Once I realized that this was the Black Hawk Down author, even before I had got anywhere with my reading, I began to wonder if that had implications about the making of a Hue movie; an adaptation of this book for the screen. Sure enough, rumors circulating in 2017 suggested that Michael Mann had signed on to direct a picture; presumably a somewhat-fictionalized, action-driven film in the mold of Black Hawk Down. Current information on IMDb points to a TV miniseries, probably done as a documentary. We may even see this soon.
By the way… while I’m on the topic of other authors and other works.
I am reading Hue 1968 as an ebook. This ebook format (or maybe it’s my reader software) really handles the endnotes well. Note numbers are hyperlinked and poking one pops up a smaller window with the endnote text; sometimes citations and sometimes illuminating additions. It makes it very easy to glance at a note without breaking one’s reading stride and, therefore, makes it more likely that I’ll actually read them.

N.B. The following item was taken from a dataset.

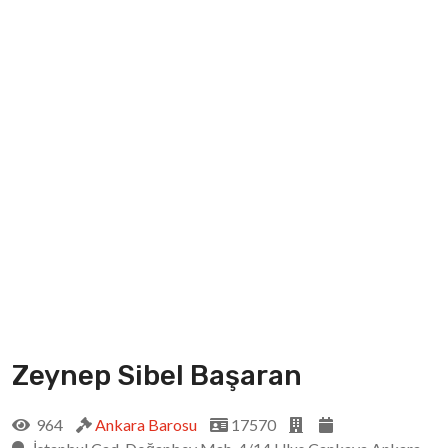
Zeynep Sibel Başaran
964
Ankara Barosu
17570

In one case, I popped open a note to find it was simply a citation of a work from which the “fact” had been drawn. The author sounded familiar. A few keystrokes in, the Wikipedia search told me my memory was working that night. The cite was for Fire in the Streets: The Battle for Hue, Tet 1968 by Eric Hammel. Hammel wrote Six Days in June: How Israel Won the 1967 Arab-Israeli War, which greatly influenced my perception of the Six Day War. Looking him up also showed me just how much the author has written. He has around three dozen book credits to his name through 2011. Sadly, he passed away in the summer of 2020 at the age of 74. I will have to remember to look for his take on future topics.
Back to Bowden, this looks to be another very well written work. I’ve called the style “journalistic history”; writing that is narrative in form but built from interviews, quotations, and referenceable facts. it combines the informative nature of non-fiction with the compelling reading of the novel. I’m eager to continue on with this exercise.